◆ Work instructions
Only one stretch of the data below is wanted: the lines starting at the one with "Copyright © 2026 tekdengrup.com.tr" and ending at the one with "Mesafeli Satış Sözleşmesi", both included, given again exactly.

◆ Dataset extract
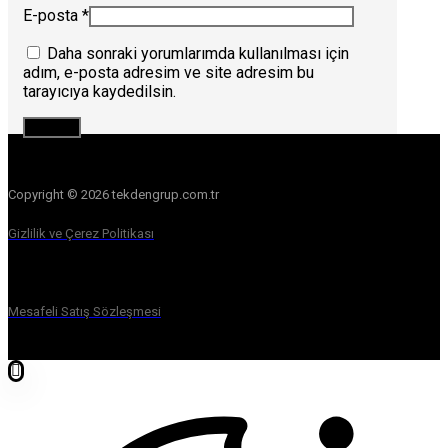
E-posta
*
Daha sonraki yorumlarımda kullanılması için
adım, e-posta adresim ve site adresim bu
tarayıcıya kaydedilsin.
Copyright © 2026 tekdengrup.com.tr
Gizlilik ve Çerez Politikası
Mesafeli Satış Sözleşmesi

--

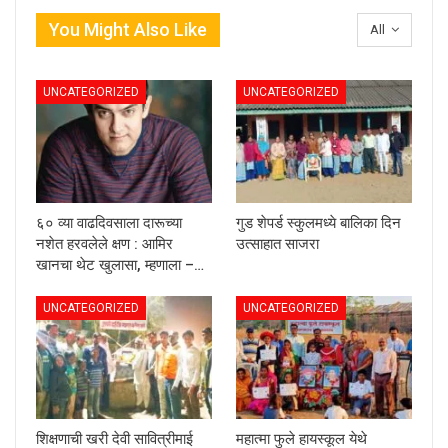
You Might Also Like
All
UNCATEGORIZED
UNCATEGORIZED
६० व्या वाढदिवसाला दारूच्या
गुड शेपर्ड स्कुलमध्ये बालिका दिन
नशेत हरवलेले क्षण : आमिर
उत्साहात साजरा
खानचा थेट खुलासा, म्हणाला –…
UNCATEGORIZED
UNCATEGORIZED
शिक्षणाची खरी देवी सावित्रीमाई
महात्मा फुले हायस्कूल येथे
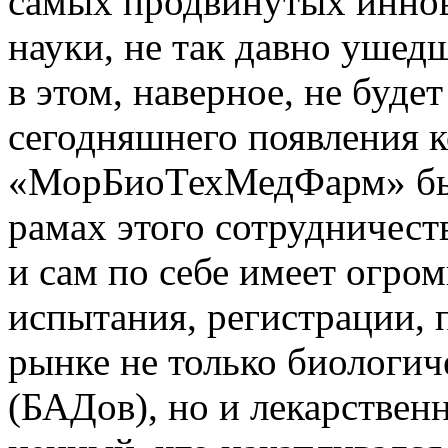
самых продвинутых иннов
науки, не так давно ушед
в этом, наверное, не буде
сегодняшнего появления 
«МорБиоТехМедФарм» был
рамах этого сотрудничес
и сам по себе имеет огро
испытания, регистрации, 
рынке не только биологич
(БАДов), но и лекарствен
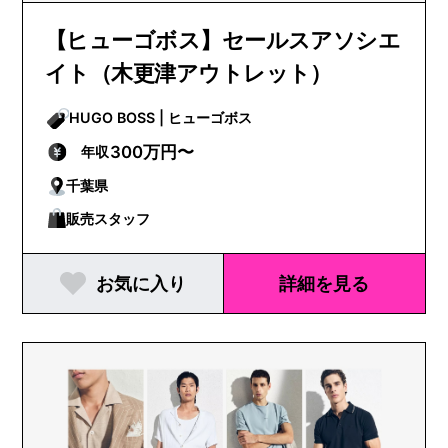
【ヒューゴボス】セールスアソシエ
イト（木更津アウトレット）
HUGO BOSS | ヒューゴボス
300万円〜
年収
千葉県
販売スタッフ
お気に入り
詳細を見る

◆ Your solution
Copyright © 2026 tekdengrup.com.tr
Gizlilik ve Çerez Politikası
Mesafeli Satış Sözleşmesi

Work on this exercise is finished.